As many of you know, I co-founded a nonprofit dedicated to enabling churches to be agile and resilient in changing times. When we formed this nonprofit three years ago, my partner and I were addressing the steady decline churches were experiencing.

Even then there was hand-wringing and perturbation about the long-term consequences of downward trending church statistics and the rise of the generation of the “nones.” The future of the church as we have known it has been uncertain for decades.

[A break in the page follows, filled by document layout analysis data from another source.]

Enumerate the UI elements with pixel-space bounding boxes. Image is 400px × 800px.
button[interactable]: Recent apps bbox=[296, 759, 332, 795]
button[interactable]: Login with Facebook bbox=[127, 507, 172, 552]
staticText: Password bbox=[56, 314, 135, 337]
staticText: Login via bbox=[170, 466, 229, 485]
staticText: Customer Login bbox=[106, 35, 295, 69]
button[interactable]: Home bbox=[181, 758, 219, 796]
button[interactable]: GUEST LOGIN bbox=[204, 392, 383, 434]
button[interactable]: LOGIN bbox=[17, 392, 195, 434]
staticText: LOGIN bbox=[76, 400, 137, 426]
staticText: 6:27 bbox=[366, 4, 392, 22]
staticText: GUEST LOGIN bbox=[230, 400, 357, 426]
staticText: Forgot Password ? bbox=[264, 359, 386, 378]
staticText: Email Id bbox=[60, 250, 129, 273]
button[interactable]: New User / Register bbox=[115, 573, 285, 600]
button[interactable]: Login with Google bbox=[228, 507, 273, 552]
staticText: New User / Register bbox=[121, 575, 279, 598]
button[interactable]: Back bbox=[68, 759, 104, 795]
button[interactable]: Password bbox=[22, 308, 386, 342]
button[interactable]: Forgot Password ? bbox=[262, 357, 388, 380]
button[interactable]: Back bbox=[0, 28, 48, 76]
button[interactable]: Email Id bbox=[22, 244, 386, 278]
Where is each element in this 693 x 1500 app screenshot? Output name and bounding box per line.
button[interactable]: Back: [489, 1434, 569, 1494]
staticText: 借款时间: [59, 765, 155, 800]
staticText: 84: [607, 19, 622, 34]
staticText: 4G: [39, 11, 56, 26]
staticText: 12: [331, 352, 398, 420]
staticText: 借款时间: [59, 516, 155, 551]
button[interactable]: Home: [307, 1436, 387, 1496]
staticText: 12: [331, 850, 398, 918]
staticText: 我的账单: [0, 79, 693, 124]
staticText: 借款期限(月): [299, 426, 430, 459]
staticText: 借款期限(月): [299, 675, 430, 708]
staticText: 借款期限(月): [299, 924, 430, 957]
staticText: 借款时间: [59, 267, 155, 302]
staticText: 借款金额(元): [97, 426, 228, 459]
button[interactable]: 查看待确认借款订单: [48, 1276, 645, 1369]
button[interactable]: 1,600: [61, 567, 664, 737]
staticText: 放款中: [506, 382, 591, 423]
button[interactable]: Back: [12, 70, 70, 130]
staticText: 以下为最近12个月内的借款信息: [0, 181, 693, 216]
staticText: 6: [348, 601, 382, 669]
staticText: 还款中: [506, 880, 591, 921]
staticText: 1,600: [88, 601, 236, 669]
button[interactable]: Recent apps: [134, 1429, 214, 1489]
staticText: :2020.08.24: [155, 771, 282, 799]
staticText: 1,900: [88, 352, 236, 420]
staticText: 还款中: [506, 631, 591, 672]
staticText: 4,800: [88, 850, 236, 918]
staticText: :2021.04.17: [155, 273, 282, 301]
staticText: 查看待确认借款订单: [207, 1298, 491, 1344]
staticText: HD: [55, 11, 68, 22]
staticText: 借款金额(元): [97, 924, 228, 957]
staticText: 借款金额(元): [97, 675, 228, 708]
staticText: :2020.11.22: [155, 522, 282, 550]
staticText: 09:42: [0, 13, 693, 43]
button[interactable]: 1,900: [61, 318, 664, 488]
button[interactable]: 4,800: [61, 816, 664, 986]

Then the pandemic hit and now so much more has become uncertain. How do we educate and socialize our children if schools are closed and sports leagues are canceled?  How do poorer children without iPads and internet access connect with online learning? How do parents get to work if their children are at home? How long can businesses survive continued quarantine? As the economic impact continues, how will our society cope with rapidly rising numbers of unemployed, evicted, and hungry people and families?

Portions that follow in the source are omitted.